I've read that we form the exterior algebra $\Omega^*(M)$ of differential forms on a smooth $n$-dimensional manifold $M$ by $$\Omega^*(M) = \bigoplus_{k=0}^n \Omega^k(M),$$
so it is a direct sum of the spaces of differential $k$-forms for all $k$. What if we approached this from a slightly different angle, and created a vector bundle over $M$ where the fiber over $p \in M$ is $\Lambda(T^*_pM)$ (so we create the graded algebras over each point first and then sew them together, instead of vice versa.) Will this create the same object?

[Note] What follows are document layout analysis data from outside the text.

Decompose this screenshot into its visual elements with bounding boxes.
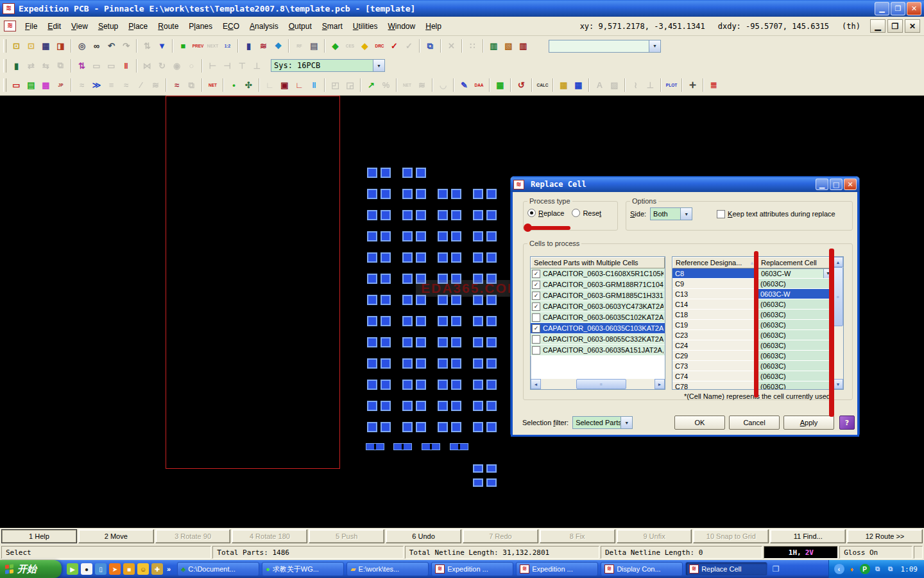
dialog-title-bar[interactable]: ≋ Replace Cell ▁ □ ✕ (511, 177, 859, 192)
layer-pair-icon[interactable]: 1:2 (220, 39, 235, 53)
scroll-right-icon[interactable]: ► (654, 379, 665, 389)
part-row[interactable]: ✓CAPACITOR_0603-GRM188R71C104K (531, 279, 665, 290)
parts-hscrollbar[interactable]: ◄ ≡ ► (531, 379, 665, 389)
fnkey-6[interactable]: 6 Undo (386, 529, 461, 543)
measure-icon[interactable]: ▭ (9, 78, 24, 92)
start-button[interactable]: 开始 (0, 560, 62, 578)
chevron-down-icon[interactable]: ▼ (649, 40, 660, 52)
ref-designator-cell[interactable]: C13 (672, 289, 758, 299)
edit-props-icon[interactable]: ✎ (457, 78, 472, 92)
part-row[interactable]: CAPACITOR_0603-08055C332KAT2A, (531, 334, 665, 345)
fnkey-1[interactable]: 1 Help (1, 529, 77, 543)
menu-window[interactable]: Window (383, 20, 421, 33)
plot-icon[interactable]: PLOT (664, 78, 679, 92)
menu-route[interactable]: Route (153, 20, 184, 33)
part-select-icon[interactable]: ▮ (9, 59, 24, 73)
replacement-cell[interactable]: (0603C) (758, 310, 833, 320)
tray-network-2-icon[interactable]: ⧉ (886, 564, 896, 574)
messenger-icon[interactable]: ☺ (137, 563, 149, 575)
menu-output[interactable]: Output (284, 20, 317, 33)
scheme-combo[interactable]: Sys: 16PCB ▼ (271, 59, 385, 72)
open-icon[interactable]: ⊡ (9, 39, 24, 53)
tray-eda-icon[interactable]: P (860, 564, 870, 574)
replacement-cell[interactable]: (0603C) (758, 340, 833, 351)
ref-designator-cell[interactable]: C14 (672, 299, 758, 310)
replacement-cell-combo[interactable]: 0603C-W▼ (758, 268, 833, 279)
origin-icon[interactable]: ✛ (685, 78, 700, 92)
fnkey-11[interactable]: 11 Find... (770, 529, 846, 543)
part-checkbox[interactable] (532, 335, 540, 344)
qq-icon[interactable]: ● (81, 563, 92, 575)
taskbar-toolbar-icon[interactable]: ❐ (770, 563, 782, 575)
chevron-down-icon[interactable]: ▼ (680, 208, 692, 220)
side-combo[interactable]: Both ▼ (650, 207, 692, 220)
find-icon[interactable]: ∞ (89, 39, 104, 53)
ref-designator-cell[interactable]: C73 (672, 361, 758, 371)
backout-icon[interactable]: ↺ (514, 78, 529, 92)
selection-filter-combo[interactable]: Selected Parts ▼ (572, 416, 633, 429)
keep-text-checkbox[interactable] (717, 210, 725, 218)
replacement-cell[interactable]: (0603C) (758, 330, 833, 340)
ok-button[interactable]: OK (674, 416, 725, 430)
open-sample-icon[interactable]: ⊡ (24, 39, 38, 53)
part-checkbox[interactable] (532, 313, 540, 322)
taskbar-task[interactable]: ≋Replace Cell (685, 562, 767, 576)
layer-display-icon[interactable]: ▤ (24, 78, 38, 92)
menu-planes[interactable]: Planes (184, 20, 218, 33)
part-row[interactable]: ✓CAPACITOR_0603-C1608X5R1C105K, (531, 268, 665, 279)
replacement-cell[interactable]: (0603C) (758, 351, 833, 361)
route-dot-icon[interactable]: • (227, 78, 241, 92)
tray-flash-icon[interactable]: ♦ (847, 564, 857, 574)
replacement-cell-header[interactable]: Replacement Cell (758, 257, 833, 268)
flashget-icon[interactable]: ➤ (109, 563, 121, 575)
dialog-close-button[interactable]: ✕ (844, 179, 857, 190)
save-icon[interactable]: ▦ (38, 39, 53, 53)
ref-designator-cell[interactable]: C74 (672, 371, 758, 381)
prev-icon[interactable]: PREV (191, 39, 205, 53)
menu-analysis[interactable]: Analysis (244, 20, 284, 33)
hscroll-thumb[interactable]: ≡ (576, 379, 626, 389)
taskbar-task[interactable]: ▰E:\work\tes... (346, 562, 429, 576)
layer-stack-icon[interactable]: ▮ (241, 39, 256, 53)
dialog-minimize-button[interactable]: ▁ (816, 179, 828, 190)
fnkey-12[interactable]: 12 Route >> (847, 529, 923, 543)
layer-list-icon[interactable]: ≣ (706, 78, 721, 92)
tray-collapse-icon[interactable]: ‹ (834, 564, 844, 574)
dialog-maximize-button[interactable]: □ (830, 179, 843, 190)
library-icon[interactable]: ▥ (486, 39, 501, 53)
ref-designator-cell[interactable]: C23 (672, 330, 758, 340)
via-pattern-icon[interactable]: ✣ (241, 78, 256, 92)
view-3d-icon[interactable]: ❖ (271, 39, 286, 53)
ref-designator-header[interactable]: Reference Designa... ▲ (672, 257, 758, 268)
replacement-cell[interactable]: (0603C) (758, 361, 833, 371)
part-checkbox[interactable]: ✓ (532, 324, 540, 333)
ref-designator-cell[interactable]: C78 (672, 381, 758, 390)
artwork-icon[interactable]: ▧ (501, 39, 516, 53)
replacement-cell[interactable]: (0603C) (758, 299, 833, 310)
menu-setup[interactable]: Setup (93, 20, 123, 33)
replace-radio[interactable] (527, 209, 536, 217)
quick-launch-overflow-chevron[interactable]: » (167, 565, 171, 573)
ref-designator-cell[interactable]: C9 (672, 279, 758, 289)
part-row[interactable]: CAPACITOR_0603-06035C102KAT2A, (531, 312, 665, 323)
route-ok-icon[interactable]: ◆ (328, 39, 343, 53)
drc-check-icon[interactable]: ✓ (387, 39, 402, 53)
replacement-cell[interactable]: 0603C-W (758, 289, 833, 299)
restore-button[interactable]: ❐ (891, 2, 905, 15)
part-checkbox[interactable]: ✓ (532, 281, 540, 289)
menu-utilities[interactable]: Utilities (348, 20, 383, 33)
report-icon[interactable]: ▤ (307, 39, 321, 53)
move-net-icon[interactable]: ↗ (364, 78, 379, 92)
part-row[interactable]: ✓CAPACITOR_0603-06035C103KAT2A, (531, 323, 665, 334)
scroll-down-icon[interactable]: ▼ (833, 379, 843, 389)
fnkey-2[interactable]: 2 Move (78, 529, 154, 543)
menu-place[interactable]: Place (123, 20, 153, 33)
dictionary-icon[interactable]: ▥ (516, 39, 531, 53)
table-pins-icon[interactable]: ▦ (571, 78, 586, 92)
part-checkbox[interactable]: ✓ (532, 292, 540, 300)
cancel-button[interactable]: Cancel (729, 416, 780, 430)
mdi-close-button[interactable]: ✕ (905, 19, 920, 33)
copy-icon[interactable]: ⧉ (423, 39, 438, 53)
layer-swap-icon[interactable]: ⇅ (74, 59, 89, 73)
chevron-down-icon[interactable]: ▼ (620, 417, 632, 428)
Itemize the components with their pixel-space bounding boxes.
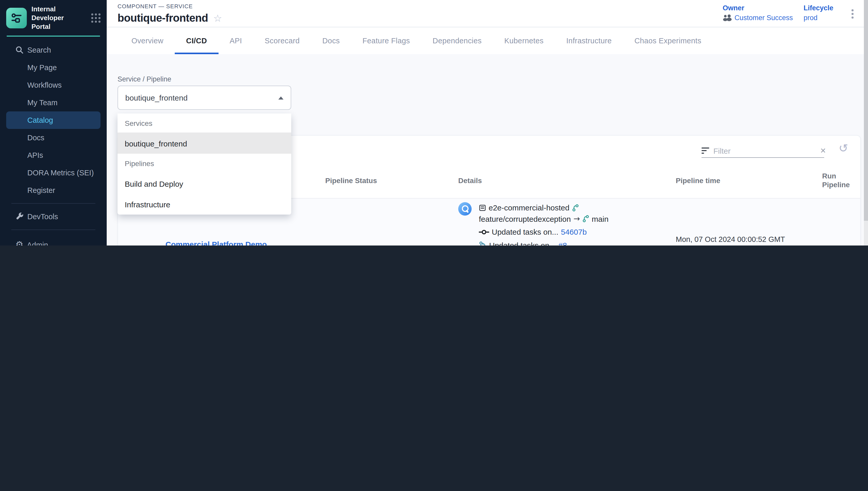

Definition of Exterior Algebra of Differential Forms
differential-formsexterior-algebrasmooth-manifolds
Best Answer
Your proposed construction is consistent to taking the direct sum of all the differential $k$-forms. Note to construct $\Lambda(T_p^*M)$ we need to construct each fiber as a Whitney sum anyway:
$$ \Lambda(T_p^*M) \;\; =\;\; \bigoplus_{k=0}^n \Lambda^k(T_p^*M). $$
I suppose the one key difference is to just remember the difference between the graded alternating tensor bundle $\Lambda(T^*M)$ and differential forms $\Omega^*(M)$. Elements $\sigma \in \Omega^*(M)$ are smooth sections $\sigma: M \to \Lambda(T^*M)$.